Data to process.
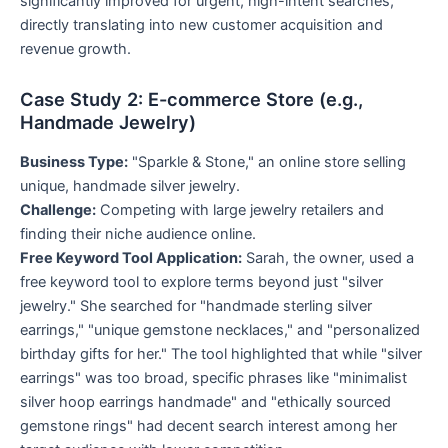
significantly improved for urgent, high-intent searches,
directly translating into new customer acquisition and
revenue growth.
Case Study 2: E-commerce Store (e.g.,
Handmade Jewelry)
Business Type:
"Sparkle & Stone," an online store selling
unique, handmade silver jewelry.
Challenge:
Competing with large jewelry retailers and
finding their niche audience online.
Free Keyword Tool Application:
Sarah, the owner, used a
free keyword tool to explore terms beyond just "silver
jewelry." She searched for "handmade sterling silver
earrings," "unique gemstone necklaces," and "personalized
birthday gifts for her." The tool highlighted that while "silver
earrings" was too broad, specific phrases like "minimalist
silver hoop earrings handmade" and "ethically sourced
gemstone rings" had decent search interest among her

Exercise objective. Your answer should hold the line with "She searched for" and each line after it to the end of the data, retyped exactly. Include no other lines.

Solution to this exercise.
jewelry." She searched for "handmade sterling silver
earrings," "unique gemstone necklaces," and "personalized
birthday gifts for her." The tool highlighted that while "silver
earrings" was too broad, specific phrases like "minimalist
silver hoop earrings handmade" and "ethically sourced
gemstone rings" had decent search interest among her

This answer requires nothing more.